Note any abnormal behaviors or reactions.
It is recommended to leave the mice alone in the room for 10-20min until the mousee seems to be sleeping, we are using webcam to monitor the animal behavior.
Data Logging:
Begin data logging on the fiber photometry system to capture baseline activity. Progressively increase each LED power until calcium spikes are visible. When one LED is set, turn OFF the LED and proceed to the next one. You need to see signals only in the dedicated signal to avoid cross talks.
After calibration, decrease progressively each LED power until no calcium spikes are visible, yet calcium oscillation is still present. This will avoid having strong and high amplitude calcium spike that might alter the analyses. For each mouse, note the signal amplitude as well as their dedicated LED power. In average we decrease for each channel the excitation power by 10%.
Post-session Handling:
After the habituation session, return the mouse to its home cage.
Clean the experimental cage and any equipment used with appropriate disinfectants. Repeat the experiment for 2-3 days.
Following this three-day habituation and calibration protocol will help ensure that the mice are acclimated to the experimental environment and that the fiber photometry system is properly calibrated for accurate data collection during subsequent experiments.
Fiber Photometry- Recording
On the day of the recording, it is VERY IMPORTANT to proceed as early as possible to record as much sleep as possible.
We record the animals ~1h after the switch from dark to light phase. We record bouts of 30 minutes and repeat the recording as many times as necessary.

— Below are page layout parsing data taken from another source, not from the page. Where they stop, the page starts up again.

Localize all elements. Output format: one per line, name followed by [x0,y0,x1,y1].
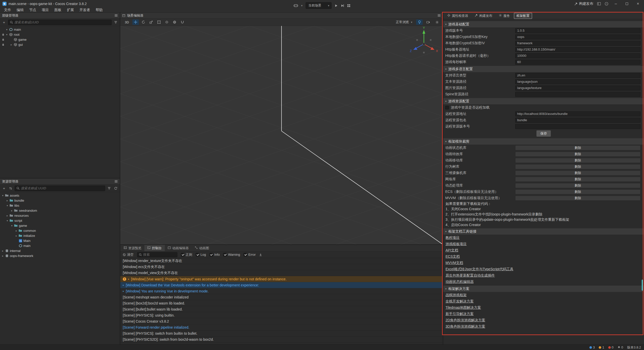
property-input[interactable]: 1.0.5 [515,28,640,33]
menu-item-2[interactable]: 节点 [27,8,39,12]
console-clear-button[interactable]: 清空 [123,252,134,257]
menu-item-5[interactable]: 扩展 [64,8,76,12]
doc-link[interactable]: 新手引导解决方案 [446,312,474,316]
scene-settings-gear-icon[interactable] [434,19,440,25]
refresh-icon[interactable] [113,186,118,191]
chevron-right-icon[interactable]: ▸ [6,214,9,217]
hierarchy-node-root[interactable]: ▾root [0,32,120,37]
console-message[interactable]: [Scene] [box2d]:box2d wasm lib loaded. [120,300,443,306]
asset-node-internal[interactable]: ▸internal [0,248,120,253]
doc-link[interactable]: 教程项目 [446,236,460,240]
panel-menu-icon[interactable] [114,14,118,17]
pivot-tool-icon[interactable] [164,19,170,25]
panel-menu-icon[interactable] [114,180,118,183]
menu-item-0[interactable]: 文件 [2,8,14,12]
console-filter-log[interactable]: Log [196,253,206,256]
status-notifications[interactable]: 0 [618,345,623,349]
chevron-down-icon[interactable]: ▾ [5,28,9,31]
checkbox-log[interactable] [196,253,199,256]
delete-button[interactable]: 删除 [515,189,640,194]
inspector-tab-service[interactable]: 服务 [496,13,512,19]
asset-node-game[interactable]: ▾game [0,223,120,228]
section-header[interactable]: ▾框架解决方案 [443,286,644,292]
chevron-right-icon[interactable]: ▸ [128,278,129,280]
chevron-right-icon[interactable]: ▸ [10,43,13,46]
add-asset-button[interactable]: + [2,186,7,191]
status-error-count[interactable]: 0 [608,345,614,349]
console-search-input[interactable] [137,252,177,257]
checkbox-error[interactable] [244,253,247,256]
chevron-down-icon[interactable]: ▾ [301,4,303,7]
menu-item-4[interactable]: 面板 [52,8,64,12]
inspector-scrollbar-thumb[interactable] [642,280,643,291]
checkbox-regex[interactable] [181,253,184,256]
build-publish-button[interactable]: 构建发布 [574,2,593,6]
console-message[interactable]: [Scene] Cocos Creator v3.8.2 [120,318,443,324]
console-filter-info[interactable]: Info [210,253,220,256]
inspector-tab-inspector[interactable]: 属性检查器 [445,13,471,19]
property-input[interactable]: bundle [515,118,640,123]
checkbox-info[interactable] [210,253,213,256]
asset-node-seedrandom[interactable]: ▸seedrandom [0,208,120,213]
property-input[interactable]: http://192.168.0.150/main/ [515,47,640,52]
console-filter-regex[interactable]: 正则 [181,252,192,257]
coordinate-space-icon[interactable] [171,19,178,25]
asset-node-resources[interactable]: ▸resources [0,213,120,218]
menu-item-1[interactable]: 编辑 [14,8,26,12]
asset-node-assets[interactable]: ▾assets [0,193,120,198]
console-message[interactable]: [Window] model_view文件夹不存在 [120,270,443,276]
checkbox-warning[interactable] [223,253,227,256]
doc-link[interactable]: 战棋游戏框架 [446,293,467,297]
section-header[interactable]: ▾框架文档工具链接 [443,228,644,235]
delete-button[interactable]: 删除 [515,152,640,157]
add-node-button[interactable]: + [2,20,7,25]
menu-item-7[interactable]: 帮助 [93,8,105,12]
scene-viewport[interactable]: Y X Z [120,26,443,244]
console-search-field[interactable] [143,253,176,256]
remote-load-checkbox[interactable] [445,106,449,109]
delete-button[interactable]: 删除 [515,145,640,150]
scale-tool-icon[interactable] [148,19,154,25]
console-message[interactable]: [Scene] meshopt wasm decoder initialized [120,294,443,300]
property-input[interactable]: language/texture [515,85,640,91]
console-message[interactable]: [Window] render_texture文件夹不存在 [120,258,443,264]
maximize-button[interactable] [623,3,630,5]
doc-link[interactable]: 全栈开发解决方案 [446,299,474,304]
console-tab-anim[interactable]: 动画编辑器 [165,245,192,251]
console-message[interactable]: [Scene] [PHYSICS]: using builtin. [120,312,443,318]
hierarchy-search-field[interactable] [14,20,110,24]
asset-node-script[interactable]: ▾script [0,218,120,223]
asset-node-main[interactable]: TSMain [0,238,120,243]
hierarchy-node-game[interactable]: game [0,37,120,42]
chevron-right-icon[interactable]: ▸ [1,249,5,252]
assets-search-field[interactable] [21,186,103,190]
scene-select[interactable]: 当前场景 ▾ [306,2,332,9]
delete-button[interactable]: 删除 [515,183,640,188]
delete-button[interactable]: 删除 [515,164,640,169]
chevron-right-icon[interactable]: ▸ [123,284,124,286]
section-header[interactable]: ▾框架模块裁剪 [443,138,644,145]
property-input[interactable]: framework [515,41,640,46]
step-button[interactable] [341,4,344,7]
minimize-button[interactable]: – [612,2,619,6]
delete-button[interactable]: 删除 [515,196,640,201]
chevron-down-icon[interactable]: ▾ [1,194,5,197]
console-message[interactable]: ▸[Window] Download the Vue Devtools exte… [120,282,443,288]
property-input[interactable]: oops [515,34,640,39]
property-input[interactable] [515,124,640,129]
property-input[interactable]: http://localhost:8083/assets/bundle [515,111,640,116]
console-tab-preview[interactable]: 资源预览 [121,245,144,251]
section-header[interactable]: ▾游戏基础配置 [443,21,644,27]
console-filter-error[interactable]: Error [244,253,256,256]
move-tool-icon[interactable] [132,19,139,25]
console-message[interactable]: [Scene] [PHYSICS]: switch from builtin t… [120,330,443,336]
doc-link[interactable]: 原生包热更新配置自动生成插件 [446,273,495,278]
console-message[interactable]: [Scene] Forward render pipeline initiali… [120,324,443,330]
doc-link[interactable]: Excel格式转Json文件与TypeScript代码工具 [446,267,513,272]
status-warning-count[interactable]: 1 [599,345,604,349]
hierarchy-node-gui[interactable]: ▸gui [0,42,120,47]
asset-node-common[interactable]: ▸common [0,228,120,233]
section-header[interactable]: ▾游戏资源配置 [443,98,644,104]
hierarchy-search-input[interactable] [8,20,112,25]
chevron-right-icon[interactable]: ▸ [123,290,124,292]
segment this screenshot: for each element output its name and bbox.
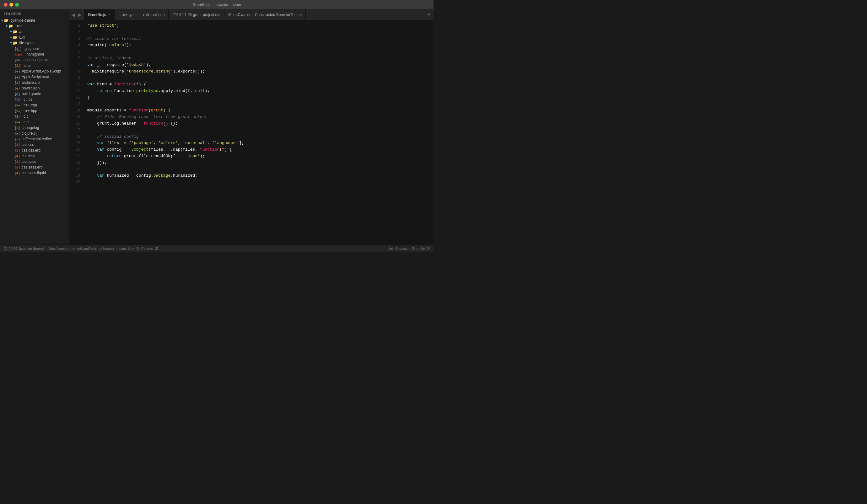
sidebar-item[interactable]: [AS]actionscript.as bbox=[0, 57, 69, 63]
sidebar-item-label: AppleScript.scpt bbox=[22, 75, 49, 79]
tab-label: external.json bbox=[143, 12, 164, 17]
sidebar-item[interactable]: [G+]c++.hpp bbox=[0, 108, 69, 114]
folder-icon: [≡] bbox=[14, 81, 20, 85]
folder-icon: [#] bbox=[14, 142, 20, 147]
line-number: 8 bbox=[69, 68, 81, 75]
code-token: ); bbox=[146, 63, 151, 67]
code-line bbox=[87, 49, 434, 55]
code-token: f bbox=[136, 82, 139, 87]
folder-icon: [G+] bbox=[14, 103, 22, 107]
sidebar-item[interactable]: [◉]clojure.clj bbox=[0, 130, 69, 136]
traffic-lights[interactable] bbox=[4, 3, 19, 7]
line-number: 5 bbox=[69, 49, 81, 55]
sidebar-item[interactable]: [◈]AppleScript.scpt bbox=[0, 74, 69, 80]
close-button[interactable] bbox=[4, 3, 8, 7]
minimize-button[interactable] bbox=[9, 3, 13, 7]
tab-Gruntfile-js[interactable]: Gruntfile.js✕ bbox=[84, 9, 115, 20]
line-number: 22 bbox=[69, 160, 81, 166]
sidebar-item[interactable]: [C#]c#.cs bbox=[0, 97, 69, 102]
sidebar-item[interactable]: [◉]bower.json bbox=[0, 85, 69, 91]
sidebar-item[interactable]: [◈]AppleScript.AppleScript bbox=[0, 68, 69, 74]
sidebar-item[interactable]: [#]css.sass.liquid bbox=[0, 170, 69, 176]
code-token: ) { bbox=[163, 108, 170, 112]
code-token: ).exports()); bbox=[173, 69, 205, 74]
sidebar-item[interactable]: [$_].gitignore bbox=[0, 46, 69, 52]
line-number: 2 bbox=[69, 29, 81, 36]
window-title: Gruntfile.js — cyanide-theme bbox=[192, 2, 241, 7]
code-token: var bbox=[87, 82, 95, 87]
code-token: // Hide 'Running task' text from grunt o… bbox=[97, 115, 207, 119]
sidebar-item-label: changelog bbox=[22, 126, 39, 130]
code-token: 'colors' bbox=[158, 141, 178, 145]
sidebar-item[interactable]: [#]css.less bbox=[0, 153, 69, 159]
code-token: object bbox=[134, 147, 149, 152]
tab-dropdown-button[interactable]: ▼ bbox=[425, 12, 434, 17]
folder-icon: [≡] bbox=[14, 126, 20, 130]
sidebar-item[interactable]: [G+]c.c bbox=[0, 114, 69, 119]
sidebar: FOLDERS ▾ 📂cyanide-theme▾ 📂+res▾ 📂art▾ 📂… bbox=[0, 9, 69, 245]
code-token: } bbox=[87, 95, 90, 100]
sidebar-item[interactable]: [#]css.css bbox=[0, 142, 69, 148]
folder-icon: [G+] bbox=[14, 120, 22, 124]
tab-close-button[interactable]: ✕ bbox=[108, 13, 110, 16]
sidebar-item[interactable]: [☕]coffeescript.coffee bbox=[0, 136, 69, 142]
sidebar-item[interactable]: [Ai]ai.ai bbox=[0, 63, 69, 68]
code-token: 'colors' bbox=[107, 43, 126, 47]
tab-label: Gruntfile.js bbox=[88, 12, 106, 17]
sidebar-item-label: +res bbox=[15, 24, 22, 28]
code-token bbox=[87, 154, 107, 159]
folder-icon: [◉] bbox=[14, 131, 20, 136]
sidebar-item[interactable]: [#]css.sass.erb bbox=[0, 164, 69, 170]
code-token: // colors for terminal bbox=[87, 36, 141, 41]
code-content[interactable]: 'use strict'; // colors for terminalrequ… bbox=[85, 20, 434, 245]
editor-area: ◀ ▶ Gruntfile.js✕.travis.ymlexternal.jso… bbox=[69, 9, 434, 245]
sidebar-item[interactable]: ▾ 📂file-types bbox=[0, 40, 69, 46]
tab-2014-11-06-grunt-project-md[interactable]: 2014-11-06-grunt-project.md bbox=[169, 9, 224, 20]
code-line: // Hide 'Running task' text from grunt o… bbox=[87, 114, 434, 120]
code-token: function bbox=[114, 82, 134, 87]
code-container: 1234567891011121314151617181920212223242… bbox=[69, 20, 434, 245]
code-token: prototype bbox=[136, 88, 158, 93]
sidebar-item[interactable]: [npm].npmignore bbox=[0, 52, 69, 57]
code-token: f bbox=[222, 147, 224, 152]
code-token: ( bbox=[220, 147, 222, 152]
code-line: require('colors'); bbox=[87, 42, 434, 49]
folder-icon: [G+] bbox=[14, 109, 22, 113]
sidebar-item[interactable]: [#]css.css.erb bbox=[0, 148, 69, 153]
sidebar-item[interactable]: [#]css.sass bbox=[0, 159, 69, 164]
sidebar-item[interactable]: ▾ 📂cyanide-theme bbox=[0, 18, 69, 23]
folder-icon: [#] bbox=[14, 148, 20, 152]
code-line: })); bbox=[87, 160, 434, 166]
tab-next-button[interactable]: ▶ bbox=[77, 12, 83, 17]
sidebar-item[interactable]: ▾ 📂+res bbox=[0, 23, 69, 29]
code-token: 'lodash' bbox=[127, 63, 146, 67]
tab--travis-yml[interactable]: .travis.yml bbox=[115, 9, 139, 20]
title-bar: Gruntfile.js — cyanide-theme bbox=[0, 0, 434, 9]
tab-label: .travis.yml bbox=[118, 12, 135, 17]
tab-external-json[interactable]: external.json bbox=[139, 9, 169, 20]
maximize-button[interactable] bbox=[15, 3, 19, 7]
sidebar-item[interactable]: [◎]build.gradle bbox=[0, 91, 69, 97]
sidebar-item-label: c.c bbox=[23, 114, 28, 119]
folder-icon: [Ai] bbox=[14, 63, 22, 68]
folder-icon: ▾ 📂 bbox=[6, 24, 13, 28]
tab-prev-button[interactable]: ◀ bbox=[70, 12, 76, 17]
folder-icon: [G+] bbox=[14, 114, 22, 119]
sidebar-item[interactable]: [≡]archive.zip bbox=[0, 80, 69, 85]
tab-navigation[interactable]: ◀ ▶ bbox=[70, 12, 83, 17]
code-token: var bbox=[97, 147, 104, 152]
sidebar-item[interactable]: ▾ 📂Ext bbox=[0, 34, 69, 40]
code-token: _ = require( bbox=[95, 63, 126, 67]
tab-MonoCyanide---Constrasted-Semi-tmTheme[interactable]: MonoCyanide - Constrasted Semi.tmTheme bbox=[224, 9, 306, 20]
code-token bbox=[87, 141, 97, 145]
sidebar-item[interactable]: [G+]c.h bbox=[0, 119, 69, 125]
folder-icon: [☕] bbox=[14, 137, 20, 141]
code-line: return grunt.file.readJSON(f + '.json'); bbox=[87, 153, 434, 160]
sidebar-item-label: AppleScript.AppleScript bbox=[22, 69, 61, 73]
code-token: ; bbox=[117, 23, 119, 28]
sidebar-item[interactable]: [≡]changelog bbox=[0, 125, 69, 130]
sidebar-item[interactable]: ▾ 📂art bbox=[0, 29, 69, 34]
folder-icon: [◈] bbox=[14, 69, 20, 73]
sidebar-item[interactable]: [G+]c++.cpp bbox=[0, 102, 69, 108]
folder-icon: [$_] bbox=[14, 46, 22, 51]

Day 4: Post-Experimental Recording and Analysis
Post-Experimental Recording:
Repeat the setup process as on previous days. This time turn ON the EMG/EEG device at the same time as the photometry system. We are using the computer clock to synchronize both systems.
Record sleep parameters and fluorescence signals to assess post-experimental recovery and baseline levels.
Data Analysis:
Analyze recorded data from both sleep recordings and fiber photometry to extract relevant parameters.
Compare sleep patterns with neural activity recorded via fiber photometry to investigate correlations or effects of experimental manipulations.
Nota bene for analyses:
We processed sleep scoring as described, by extracting timestamps of Wake, REM, NREM, and RBD events. Using a custom-made Matlab script, photometry data were downsampled to 500Hz (average smooth window function), then aligned with the sleep scoring. For each 1-minute window, each channel of the photometry was normalized using the z-score function and then averaged over the 20s window corresponding to the sleep scoring. For each animal, photometry data were then averaged for specific sleep stages and compared across groups.